#### [WHAT TO WORK ON]
Using the listing below, print exactly everything from the line with "вопросы договорной работы на предприятии" down to the line with "постановления Пленумов ВС РФ", both included, and nothing more.

#### [DATA FOR PROCESSING]
#####

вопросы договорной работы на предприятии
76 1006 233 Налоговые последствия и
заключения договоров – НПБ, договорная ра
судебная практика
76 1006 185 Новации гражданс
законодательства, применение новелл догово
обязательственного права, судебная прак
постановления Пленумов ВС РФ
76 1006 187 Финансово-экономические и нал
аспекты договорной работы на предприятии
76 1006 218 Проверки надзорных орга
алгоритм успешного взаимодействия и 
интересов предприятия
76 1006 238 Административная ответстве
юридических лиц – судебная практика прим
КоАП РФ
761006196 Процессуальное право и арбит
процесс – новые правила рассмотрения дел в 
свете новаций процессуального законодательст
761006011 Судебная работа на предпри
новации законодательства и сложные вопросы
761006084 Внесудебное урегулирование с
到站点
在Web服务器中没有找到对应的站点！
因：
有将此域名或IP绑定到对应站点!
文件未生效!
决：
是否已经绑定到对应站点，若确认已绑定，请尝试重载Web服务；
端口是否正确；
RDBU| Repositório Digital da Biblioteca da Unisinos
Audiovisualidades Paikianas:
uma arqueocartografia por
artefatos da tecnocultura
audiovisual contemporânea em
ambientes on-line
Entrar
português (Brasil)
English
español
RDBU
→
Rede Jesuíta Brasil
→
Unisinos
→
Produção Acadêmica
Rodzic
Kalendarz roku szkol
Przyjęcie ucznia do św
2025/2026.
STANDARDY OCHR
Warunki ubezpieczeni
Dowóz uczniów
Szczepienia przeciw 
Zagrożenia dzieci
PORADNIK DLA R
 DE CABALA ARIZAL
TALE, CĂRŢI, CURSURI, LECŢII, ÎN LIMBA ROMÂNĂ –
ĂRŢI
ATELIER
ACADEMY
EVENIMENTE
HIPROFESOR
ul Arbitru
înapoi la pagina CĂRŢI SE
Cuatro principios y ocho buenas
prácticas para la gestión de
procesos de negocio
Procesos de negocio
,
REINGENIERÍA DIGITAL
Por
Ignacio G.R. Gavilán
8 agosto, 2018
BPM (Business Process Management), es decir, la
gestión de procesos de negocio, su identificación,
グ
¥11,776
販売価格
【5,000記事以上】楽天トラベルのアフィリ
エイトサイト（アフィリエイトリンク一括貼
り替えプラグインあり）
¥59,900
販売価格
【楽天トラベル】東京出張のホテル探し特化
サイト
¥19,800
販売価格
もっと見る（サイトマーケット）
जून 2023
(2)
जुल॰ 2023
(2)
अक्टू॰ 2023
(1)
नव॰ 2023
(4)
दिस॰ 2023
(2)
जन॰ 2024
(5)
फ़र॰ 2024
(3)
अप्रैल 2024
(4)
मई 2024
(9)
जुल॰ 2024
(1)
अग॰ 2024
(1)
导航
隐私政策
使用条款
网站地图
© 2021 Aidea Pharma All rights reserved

#####

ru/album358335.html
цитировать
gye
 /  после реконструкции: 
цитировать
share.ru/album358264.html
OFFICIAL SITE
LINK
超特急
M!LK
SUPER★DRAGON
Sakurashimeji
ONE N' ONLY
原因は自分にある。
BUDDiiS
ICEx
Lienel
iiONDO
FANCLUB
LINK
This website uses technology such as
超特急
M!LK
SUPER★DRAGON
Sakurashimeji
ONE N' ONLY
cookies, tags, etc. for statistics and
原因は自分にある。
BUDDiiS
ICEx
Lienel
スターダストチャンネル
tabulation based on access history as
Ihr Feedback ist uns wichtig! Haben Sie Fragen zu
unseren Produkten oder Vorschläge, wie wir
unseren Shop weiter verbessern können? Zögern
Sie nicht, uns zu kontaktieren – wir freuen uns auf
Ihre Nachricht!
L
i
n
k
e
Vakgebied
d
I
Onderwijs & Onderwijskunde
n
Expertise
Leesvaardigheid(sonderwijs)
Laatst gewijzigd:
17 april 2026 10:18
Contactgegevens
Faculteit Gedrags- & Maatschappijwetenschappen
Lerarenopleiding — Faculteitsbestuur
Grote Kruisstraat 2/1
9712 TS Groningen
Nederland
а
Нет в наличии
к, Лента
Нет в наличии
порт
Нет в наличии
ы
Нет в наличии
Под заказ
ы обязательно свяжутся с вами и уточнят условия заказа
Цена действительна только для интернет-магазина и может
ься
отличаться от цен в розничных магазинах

#####

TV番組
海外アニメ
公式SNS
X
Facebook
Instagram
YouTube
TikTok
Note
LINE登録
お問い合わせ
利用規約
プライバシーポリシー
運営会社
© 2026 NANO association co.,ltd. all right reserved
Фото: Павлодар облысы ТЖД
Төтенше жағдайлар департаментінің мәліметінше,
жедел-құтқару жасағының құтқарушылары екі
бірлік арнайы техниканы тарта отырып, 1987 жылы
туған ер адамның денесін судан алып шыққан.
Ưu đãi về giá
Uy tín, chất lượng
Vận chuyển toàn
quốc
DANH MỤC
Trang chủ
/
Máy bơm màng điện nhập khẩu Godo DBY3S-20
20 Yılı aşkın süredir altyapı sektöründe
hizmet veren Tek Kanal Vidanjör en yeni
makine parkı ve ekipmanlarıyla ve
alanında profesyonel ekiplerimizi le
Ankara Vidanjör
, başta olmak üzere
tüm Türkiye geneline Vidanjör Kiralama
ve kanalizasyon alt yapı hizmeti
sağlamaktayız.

#####

#### [RESPONSE TO THIS EXERCISE]
вопросы договорной работы на предприятии
76 1006 233 Налоговые последствия и
заключения договоров – НПБ, договорная ра
судебная практика
76 1006 185 Новации гражданс
законодательства, применение новелл догово
обязательственного права, судебная прак
постановления Пленумов ВС РФ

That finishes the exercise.